Heute vor genau einem Jahr lernte ich meine große Liebe Emily kennen, als ich in der Schule in eine Rauferei mit Alex geriet und mir dabei ein blaues Auge und heftiges Nasenbluten holte. Emily war damals im Schulsanitätsdienst und verarztete mich. Um ehrlich zu sein, fiel sie mir da noch gar nicht richtig auf, ich war noch viel zu aufgewühlt wegen dem blutigen Streit. Ich erzählte ihr die ganze Geschichte, dabei hörte sie mir aufmerksam zu. Später merkte ich, wie gut mir dieses Gespräch getan hatte und fragte sie schließlich nach einem kleinen Ausflug ans Meer. Aus dem kleinen Ausflug wurde ein ganzer Tag, bei dem wir uns immer näher kamen.
Ich merkte, wie gut ich mich mit ihr verstand. Sie war unglaublich hübsch, fröhlich, unkompliziert und lachte viel, dabei hatte sie immer niedliche Grübchen. Es machte unheimlich Spaß ihr zuzuhören, wenn sie begeistert von ihren Träumen erzählte, die sie gerne noch in ihrem Leben erreichen möchte. Es waren vor allem Reisen, von denen sie sprach und ihre blauen Augen funkelten dabei immer vor Begeisterung. Sie sagte zu mir, sie wolle die Welt mit ihren eigenen Augen sehen, mit ihren eigenen Händen anfassen und mit ihrem Herzen spüren, was es heißt, wirklich zu leben. Das inspirierte mich und ich ließ mich von ihrer puren Lebenslust anstecken.

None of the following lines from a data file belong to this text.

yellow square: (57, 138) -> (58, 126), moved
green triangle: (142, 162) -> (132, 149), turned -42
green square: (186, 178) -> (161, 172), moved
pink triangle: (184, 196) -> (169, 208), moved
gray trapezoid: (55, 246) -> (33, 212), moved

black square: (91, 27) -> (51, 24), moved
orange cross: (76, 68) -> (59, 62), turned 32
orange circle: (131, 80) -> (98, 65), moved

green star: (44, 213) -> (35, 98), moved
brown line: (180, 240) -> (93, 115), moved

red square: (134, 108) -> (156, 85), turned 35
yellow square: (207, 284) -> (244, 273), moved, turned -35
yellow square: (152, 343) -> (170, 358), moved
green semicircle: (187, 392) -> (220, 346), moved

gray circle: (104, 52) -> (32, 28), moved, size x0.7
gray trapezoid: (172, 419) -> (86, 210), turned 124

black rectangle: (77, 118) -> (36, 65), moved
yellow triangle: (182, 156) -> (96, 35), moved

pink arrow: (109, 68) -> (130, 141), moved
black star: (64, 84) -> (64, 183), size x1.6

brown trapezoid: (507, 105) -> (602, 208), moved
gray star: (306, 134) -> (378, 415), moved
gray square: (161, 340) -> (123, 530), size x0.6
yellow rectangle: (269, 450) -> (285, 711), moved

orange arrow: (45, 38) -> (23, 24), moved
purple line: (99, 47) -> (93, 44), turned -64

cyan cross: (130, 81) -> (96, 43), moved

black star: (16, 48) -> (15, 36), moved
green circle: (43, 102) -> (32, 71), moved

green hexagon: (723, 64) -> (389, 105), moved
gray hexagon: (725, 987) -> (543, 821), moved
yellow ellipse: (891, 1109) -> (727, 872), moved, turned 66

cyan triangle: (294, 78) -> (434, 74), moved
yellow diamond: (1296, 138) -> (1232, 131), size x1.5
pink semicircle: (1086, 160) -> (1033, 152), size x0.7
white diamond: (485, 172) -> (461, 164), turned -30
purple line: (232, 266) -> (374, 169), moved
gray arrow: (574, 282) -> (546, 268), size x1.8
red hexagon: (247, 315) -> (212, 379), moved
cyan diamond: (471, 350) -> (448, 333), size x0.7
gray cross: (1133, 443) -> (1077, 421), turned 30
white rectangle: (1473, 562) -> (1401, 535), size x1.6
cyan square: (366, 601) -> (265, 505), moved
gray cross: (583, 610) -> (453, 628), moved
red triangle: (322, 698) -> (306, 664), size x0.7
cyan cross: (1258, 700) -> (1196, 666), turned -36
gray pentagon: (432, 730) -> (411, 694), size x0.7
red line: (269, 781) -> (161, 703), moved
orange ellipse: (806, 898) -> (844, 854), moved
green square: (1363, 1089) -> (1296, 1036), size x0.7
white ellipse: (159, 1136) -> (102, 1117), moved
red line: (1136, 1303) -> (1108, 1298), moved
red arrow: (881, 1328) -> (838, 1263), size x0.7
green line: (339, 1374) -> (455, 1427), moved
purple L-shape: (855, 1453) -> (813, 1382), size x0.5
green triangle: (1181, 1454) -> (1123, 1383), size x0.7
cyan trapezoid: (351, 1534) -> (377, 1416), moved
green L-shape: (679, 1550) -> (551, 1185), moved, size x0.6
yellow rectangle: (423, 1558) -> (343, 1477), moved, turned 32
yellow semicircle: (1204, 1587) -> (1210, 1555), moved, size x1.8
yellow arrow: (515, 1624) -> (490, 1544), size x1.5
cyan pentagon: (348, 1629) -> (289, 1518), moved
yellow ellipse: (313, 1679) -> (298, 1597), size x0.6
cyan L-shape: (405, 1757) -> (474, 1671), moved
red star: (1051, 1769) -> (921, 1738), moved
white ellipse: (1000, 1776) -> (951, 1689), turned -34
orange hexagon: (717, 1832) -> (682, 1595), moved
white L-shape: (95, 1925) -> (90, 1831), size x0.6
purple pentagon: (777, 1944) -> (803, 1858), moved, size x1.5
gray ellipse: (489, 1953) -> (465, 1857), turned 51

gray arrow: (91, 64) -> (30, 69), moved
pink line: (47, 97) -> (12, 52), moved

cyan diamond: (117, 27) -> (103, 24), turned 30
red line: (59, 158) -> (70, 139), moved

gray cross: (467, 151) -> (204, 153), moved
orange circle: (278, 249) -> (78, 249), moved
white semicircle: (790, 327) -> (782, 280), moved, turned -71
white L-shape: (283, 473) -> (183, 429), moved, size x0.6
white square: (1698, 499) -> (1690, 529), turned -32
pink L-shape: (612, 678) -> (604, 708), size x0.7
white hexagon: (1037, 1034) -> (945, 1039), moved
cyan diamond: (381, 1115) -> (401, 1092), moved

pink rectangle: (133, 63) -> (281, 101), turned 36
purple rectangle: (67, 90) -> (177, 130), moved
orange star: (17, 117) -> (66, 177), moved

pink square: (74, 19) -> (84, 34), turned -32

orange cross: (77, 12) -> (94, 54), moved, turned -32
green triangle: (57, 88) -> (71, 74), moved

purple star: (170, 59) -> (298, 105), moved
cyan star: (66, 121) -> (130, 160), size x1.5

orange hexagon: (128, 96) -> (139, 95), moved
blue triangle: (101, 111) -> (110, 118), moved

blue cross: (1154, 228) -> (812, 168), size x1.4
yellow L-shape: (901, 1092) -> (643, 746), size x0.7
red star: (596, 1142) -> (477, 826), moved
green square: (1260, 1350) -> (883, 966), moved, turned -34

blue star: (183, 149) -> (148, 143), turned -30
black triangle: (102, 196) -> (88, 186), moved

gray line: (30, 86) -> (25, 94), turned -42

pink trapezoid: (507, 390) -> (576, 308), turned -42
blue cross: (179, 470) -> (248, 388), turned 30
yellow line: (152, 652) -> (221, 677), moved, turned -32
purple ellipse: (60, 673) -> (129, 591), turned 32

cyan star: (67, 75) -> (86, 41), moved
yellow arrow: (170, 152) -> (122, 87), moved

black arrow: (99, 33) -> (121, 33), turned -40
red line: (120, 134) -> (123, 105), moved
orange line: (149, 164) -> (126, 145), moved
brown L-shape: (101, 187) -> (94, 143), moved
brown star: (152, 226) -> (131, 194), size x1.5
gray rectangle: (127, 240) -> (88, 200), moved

Ab da ging alles rasend schnell. Wir verabredeten uns am nächsten und am übernächsten Tag und wurden bald unzertrennlich und dann, in einer heißen Augustnacht, verloren wir unsere Unschuld. Aber eines Abends, als ich sie nach Hause bringen wollte, erzählte sie mir ein schreckliches Geheimnis, das mich innerlich beinahe umbrachte. Emily war, so unfassbar es klingt, an Leukämie erkrankt und die Ärzte hatten die Hoffnung bei ihr schon längst aufgegeben. Es war sowieso schon ein Wunder, dass sie es bis zu diesem Sommer überhaupt geschafft hatte. Emily meinte, dass sie bestimmt noch lebte, weil sie mich noch kennenlernen und wahre Liebe erleben sollte, bevor sie ging. Ich glaube, das war das größte Kompliment, das ich jemals bekommen habe.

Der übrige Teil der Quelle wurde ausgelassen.